SAN DIEGO – It was a simple ceremony because of COVID-19 restrictions, but the Diocese of San Diego couldn’t let the opportunity pass to recognize Joe Bartel for the key role he has played in ministering to a community on the margins.
Bishop Robert McElroy and Father James Boyd, chaplain of the Port of San Diego, on Feb. 16 presented Bartel, 81, with a framed certificate in honor of his decade of service as director of the Stella Maris Seafarer’s Center.
Located at the 10th Avenue Marine Terminal, the center represents the local Church’s participation in the Apostleship of the Sea, an international ministry of pastoral care to those who make their livelihoods on the world’s oceans.
The bishop praised Bartel for his work, describing it as “a sign of hospitality” to seafarers, “reaching out (to them) … with the loving arms of Christ.”
The Stella Maris Seafarer’s Center temporarily suspended all of its activities late last March, with the advent of the COVID-19 pandemic. Previously, its doors had been open to the crew members of the many commercial vessels that dock at the port, including the Dole ships that arrive weekly with cargoes of tropical fruit.
The center also arranged for Masses to be celebrated for Catholic crew members aboard their vessels. Because more than 50 percent of international seafarers are from the Philippines, which is predominantly Catholic, Bartel said, Catholics are well represented among their ranks.
The center’s volunteer staff also delivered donated magazines to the ships, and they escorted crew members through the terminal and provided transportation to and from local shopping centers.

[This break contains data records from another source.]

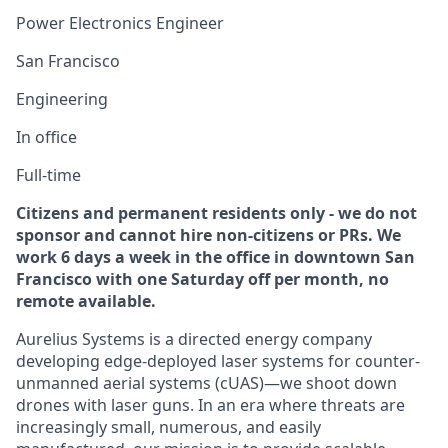
Power Electronics Engineer
San Francisco
Engineering
In office
Full-time
Citizens and permanent residents only - we do not
sponsor and cannot hire non-citizens or PRs. We
work 6 days a week in the office in downtown San
Francisco with one Saturday off per month, no
remote available.
Aurelius Systems is a directed energy company
developing edge-deployed laser systems for counter-
unmanned aerial systems (cUAS)—we shoot down
drones with laser guns. In an era where threats are
increasingly small, numerous, and easily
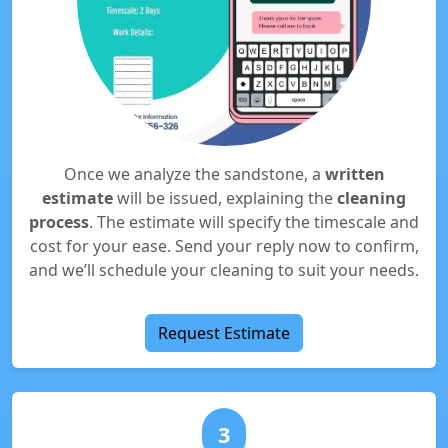
Once we analyze the sandstone, a
written
estimate
will be issued, explaining the
cleaning
process
. The estimate will specify the timescale and
cost for your ease. Send your reply now to confirm,
and we’ll schedule your cleaning to suit your needs.
Request Estimate
3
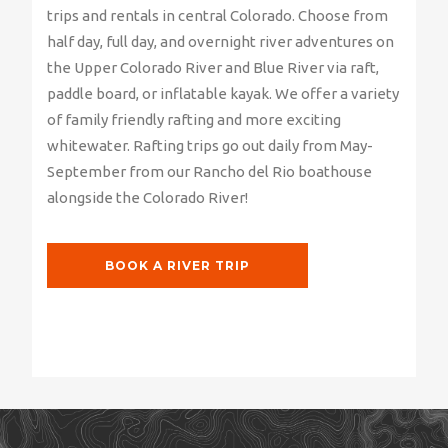
trips and rentals in central Colorado. Choose from
half day, full day, and overnight river adventures on
the Upper Colorado River and Blue River via raft,
paddle board, or inflatable kayak. We offer a variety
of family friendly rafting and more exciting
whitewater. Rafting trips go out daily from May-
September from our Rancho del Rio boathouse
alongside the Colorado River!
BOOK A RIVER TRIP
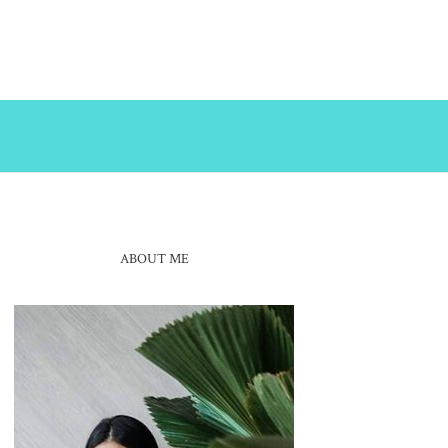
ABOUT ME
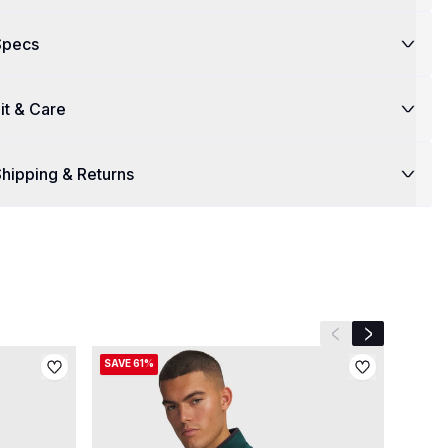
Specs
it & Care
hipping & Returns
Previous slide
Next slide
SAVE 61%
SAVE 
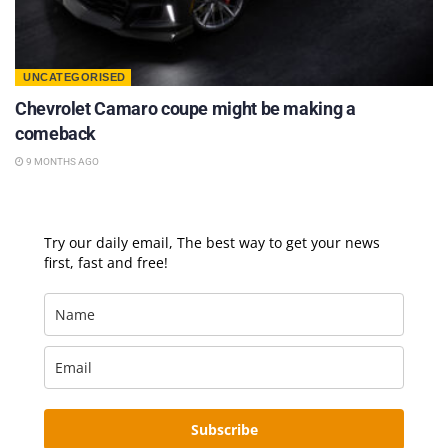
UNCATEGORISED
Chevrolet Camaro coupe might be making a
comeback
9 MONTHS AGO
Try our daily email, The best way to get your news
first, fast and free!
Subscribe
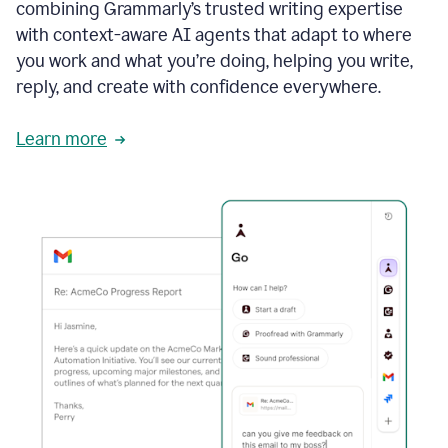
combining Grammarly’s trusted writing expertise
with context-aware AI agents that adapt to where
you work and what you’re doing, helping you write,
reply, and create with confidence everywhere.
Learn more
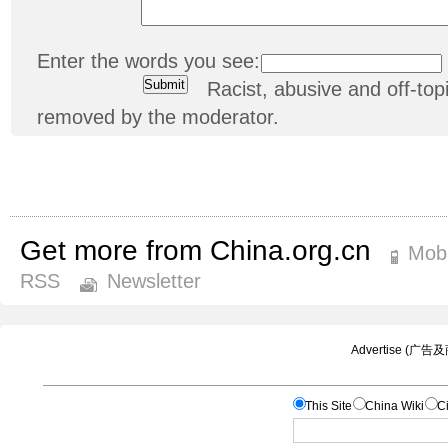
Enter the words you see:
Racist, abusive and off-t
removed by the moderator.
Get more from China.org.cn
Mobi
RSS
Newsletter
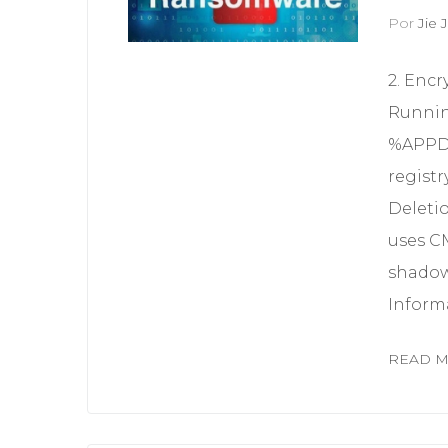
Por
Jie J
2. Encr
Runnin
%APPDA
registr
Deleti
uses C
shadow
Informa
READ 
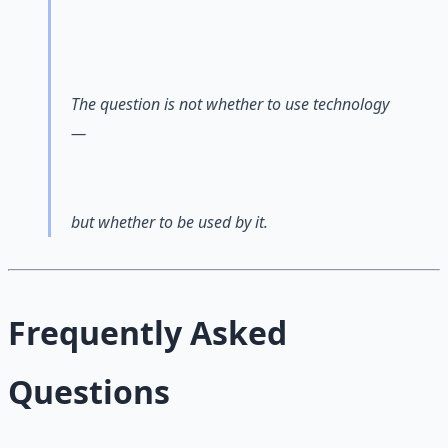
The question is not whether to use technology
—
but whether to be used by it.
Frequently Asked
Questions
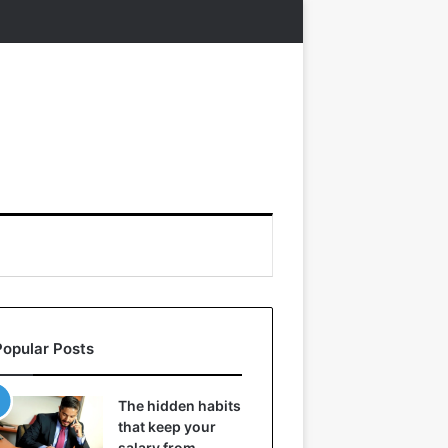
Popular Posts
The hidden habits
that keep your
salary from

Bartel said that he “started off as just a simple volunteer,” before being asked about a year and a half later to serve as the center’s director.
“Joe accepted my invitation to temporarily direct the center about 10 years ago when the previous director retired,” recalled Rod Valdivia, then diocesan chancellor and now vice-moderator of the diocesan curia. “Our intention was to quickly identify a new director, but Joe did such a great job and was willing to stay that (it) kept us from trying too hard to find one.”
It was a tough job.
For a substantial portion of his time at the center, Bartel estimates that he put in 30 to 40 hours a week. For the nine months before his retirement on Jan. 6, however, he essentially served as a caretaker for the temporarily shuttered center and its two diocesan-owned vans.
Bartel did an “outstanding, wonderful job taking care of the waterfront,” said Father Boyd, who noted that, as a U.S. Navy veteran, Bartel had personal experience of seafaring and was “sympathetic with the sailors.”
Bartel, who served in the Navy from 1961 to 1989, said the average seafarer is away from home for between six to nine months of the year. As such, he said, seafarers are “totally reliant” on ministries like the Stella Maris Seafarer’s Center and, “without the center, there is no support.”